This is an early RFC patch series to do (slow tier) CXL page promotion.
The approach in this patchset assists/addresses the issue by adding PTE
Accessed bit scanning.
Scanning is done by a global kernel thread which routinely scans all
the processes' address spaces and checks for accesses by reading the
PTE A bit. It then migrates/promotes the pages to the toptier node
(node 0 in the current approach).
Thus, the approach pushes overhead of scanning, NUMA hint faults and
migrations off from process context.
Initial results show promising number on a microbenchmark.
Experiment:
============
Abench microbenchmark,
- Allocates 8GB/32GB of memory on CXL node
- 64 threads created, and each thread randomly accesses pages in 4K
granularity.
- 512 iterations with a delay of 1 us between two successive iterations.
SUT: 512 CPU, 2 node 256GB, AMD EPYC.
3 runs, command: abench -m 2 -d 1 -i 512 -s <size>
Calculates how much time is taken to complete the task, lower is better.
Expectation is CXL node memory is expected to be migrated as fast as
possible.
Base case: 6.11-rc6 w/ numab mode = 2 (hot page promotion is enabled).
patched case: 6.11-rc6 w/ numab mode = 0 (numa balancing is disabled).

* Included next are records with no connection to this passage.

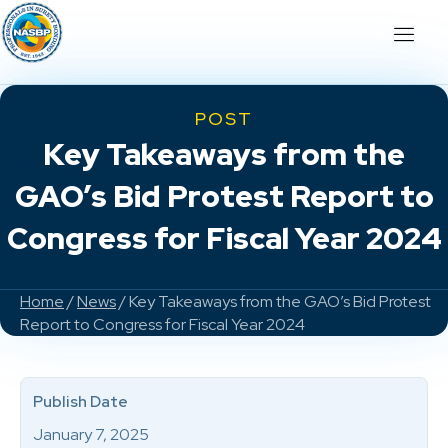
POST
Key Takeaways from the
GAO’s Bid Protest Report to
Congress for Fiscal Year 2024
Home
/
News
/ Key Takeaways from the GAO’s Bid Protest
Report to Congress for Fiscal Year 2024
Publish Date
January 7, 2025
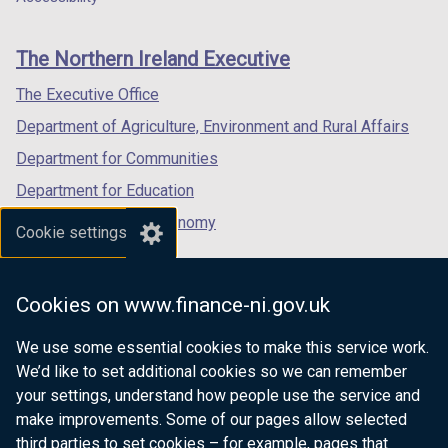
footer
new
new
new
links
window
window
window
The Northern Ireland Executive
/
/
/
tab)
tab)
tab)
The Executive Office
Department of Agriculture, Environment and Rural Affairs
Department for Communities
Department for Education
Department for the Economy
Cookie settings
Department of Finance
Department for Infrastructure
Cookies on www.finance-ni.gov.uk
Department for Health
We use some essential cookies to make this service work.
Department of Justice
We’d like to set additional cookies so we can remember
your settings, understand how people use the service and
make improvements. Some of our pages allow selected
third parties to set cookies – for example, pages that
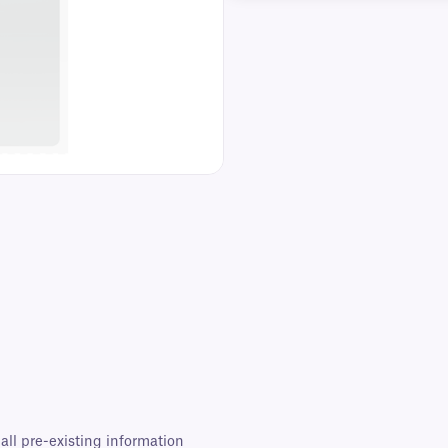
all pre-existing information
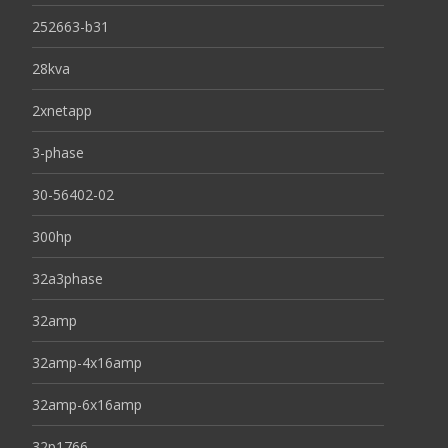
252663-b31
28kva
2xnetapp
3-phase
30-56402-02
300hp
32a3phase
32amp
32amp-4x16amp
32amp-6x16amp
32p1766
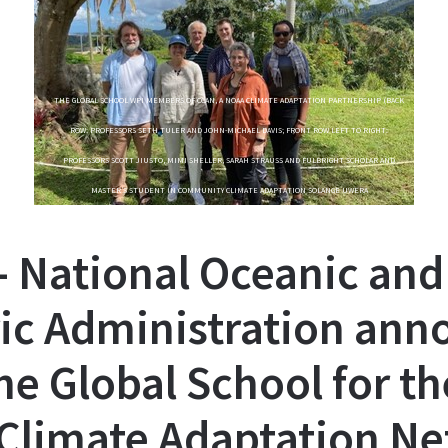
THE GLOBAL SCHOOL WPI MEMBERS OF CCAN, A NOAA CLIMATE ADAPTATION PARTNERSHIP (BACK
ROW: PROFESSORS SETH TULER AND JOHN-MICHAEL DAVIS; FRONT ROW LEFT TO RIGHT:
PROFESSORS SCOTT JIUSTO, MIMI SHELLER, SARAH STRAUSS AND FULBRIGHT SCHOLAR AND
MASTER’S STUDENT IN COMMUNITY CLIMATE ADAPTATION SOLANGE UWERA
- National Oceanic and
ic Administration ann
he Global School for th
Climate Adaptation N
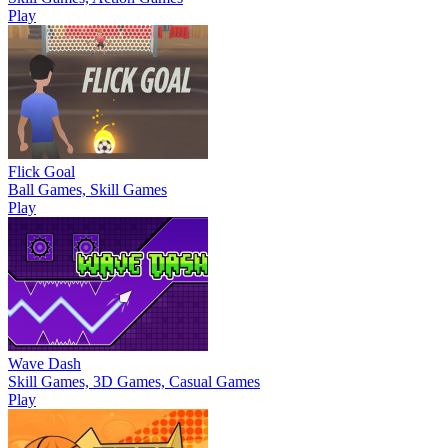
Play
Flick Goal
Ball Games, Skill Games
Play
Wave Dash
Skill Games, 3D Games, Casual Games
Play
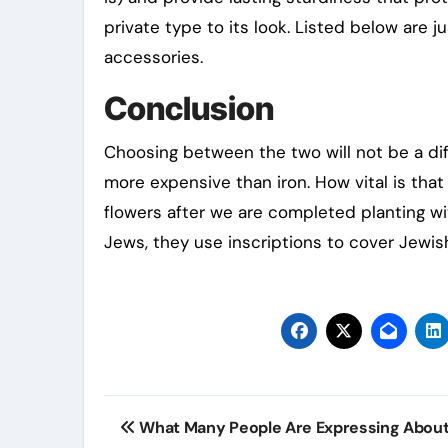
private type to its look. Listed below are 
accessories.
Conclusion
Choosing between the two will not be a diff
more expensive than iron. How vital is tha
flowers after we are completed planting wi
Jews, they use inscriptions to cover Jewish
Post
What Many People Are Expressing Abou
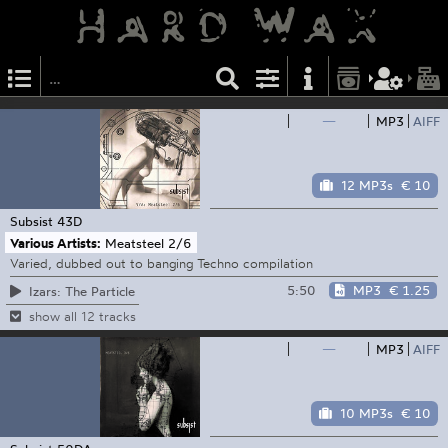
—
MP3
AIFF
12 MP3s
€ 10
Subsist
43D
Various Artists:
Meatsteel 2​/​6
Varied, dubbed out to banging Techno compilation
5:50
MP3
€ 1.25
Izars: The Particle
show all 12 tracks
—
MP3
AIFF
10 MP3s
€ 10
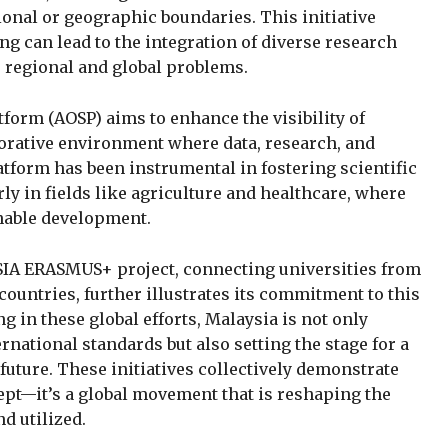
utional or geographic boundaries. This initiative
 can lead to the integration of diverse research
o regional and global problems.
tform (AOSP) aims to enhance the visibility of
borative environment where data, research, and
tform has been instrumental in fostering scientific
ly in fields like agriculture and healthcare, where
inable development.
SIA ERASMUS+ project, connecting universities from
countries, further illustrates its commitment to this
g in these global efforts, Malaysia is not only
ernational standards but also setting the stage for a
uture. These initiatives collectively demonstrate
ept—it’s a global movement that is reshaping the
d utilized.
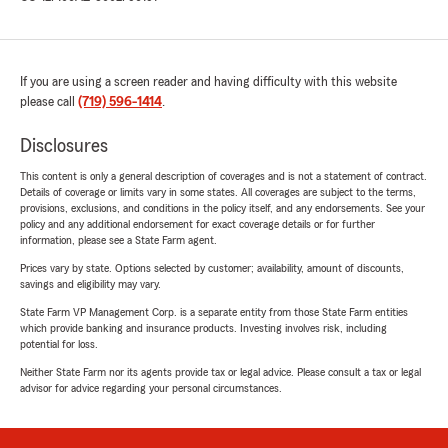
If you are using a screen reader and having difficulty with this website
please call
(719) 596-1414
.
Disclosures
This content is only a general description of coverages and is not a statement of contract.
Details of coverage or limits vary in some states. All coverages are subject to the terms,
provisions, exclusions, and conditions in the policy itself, and any endorsements. See your
policy and any additional endorsement for exact coverage details or for further
information, please see a State Farm agent.
Prices vary by state. Options selected by customer; availability, amount of discounts,
savings and eligibility may vary.
State Farm VP Management Corp. is a separate entity from those State Farm entities
which provide banking and insurance products. Investing involves risk, including
potential for loss.
Neither State Farm nor its agents provide tax or legal advice. Please consult a tax or legal
advisor for advice regarding your personal circumstances.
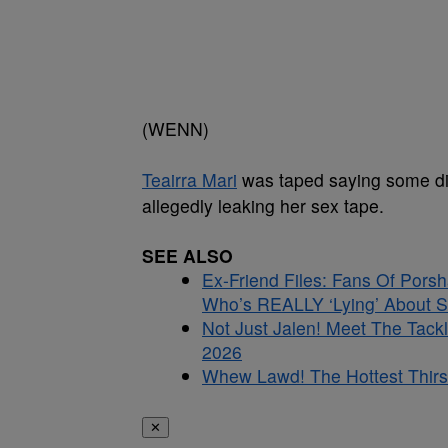
(WENN)
Teairra Mari
was taped saying some dice
allegedly leaking her sex tape.
SEE ALSO
Ex-Friend Files: Fans Of Por
Who’s REALLY ‘Lying’ About S
Not Just Jalen! Meet The Tac
2026
Whew Lawd! The Hottest Thirs
✕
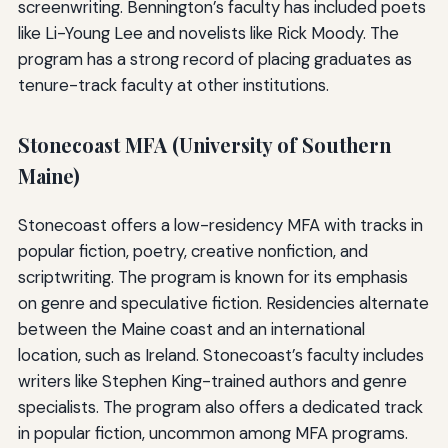
screenwriting. Bennington’s faculty has included poets
like Li-Young Lee and novelists like Rick Moody. The
program has a strong record of placing graduates as
tenure-track faculty at other institutions.
Stonecoast MFA (University of Southern
Maine)
Stonecoast offers a low-residency MFA with tracks in
popular fiction, poetry, creative nonfiction, and
scriptwriting. The program is known for its emphasis
on genre and speculative fiction. Residencies alternate
between the Maine coast and an international
location, such as Ireland. Stonecoast’s faculty includes
writers like Stephen King-trained authors and genre
specialists. The program also offers a dedicated track
in popular fiction, uncommon among MFA programs.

we expect daemon to do page promotion.
Result [*]:
========
base patched
time in sec (%stdev) time in sec (%stdev) %gain
8GB 133.66 ( 0.38 ) 113.77 ( 1.83 ) 14.88
32GB 584.77 ( 0.19 ) 542.79 ( 0.11 ) 7.17
[*] Please note current patchset applies on 6.13-rc, but these results
are old because latest kernel has issues in populating CXL node memory.
Emailing findings/fix on that soon.
Overhead:
The below time is calculated using patch 10. Actual overhead for patched
case may be even lesser.
(scan + migration) time in sec
Total memory base kernel patched kernel %gain
8GB 65.743 13.93 78.8114324
32GB 153.95 132.12 14.17992855
Breakup for 8GB base patched
numa_task_work_oh 0.883 0
numa_hf_migration_oh 64.86 0
kmmscand_scan_oh 0 2.74
kmmscand_migration_oh 0 11.19
Breakup for 32GB base patched
numa_task_work_oh 4.79 0
numa_hf_migration_oh 149.16 0
kmmscand_scan_oh 0 23.4
kmmscand_migration_oh 0 108.72
Limitations:
===========
PTE A bit scanning approach lacks information about exact destination
node to migrate to.
Notes/Observations on design/Implementations/Alternatives/TODOs...
================================
1. Fine-tuning scan throttling
2. Use migrate_balanced_pgdat() to balance toptier node before migration
OR Use migrate_misplaced_folio_prepare() directly.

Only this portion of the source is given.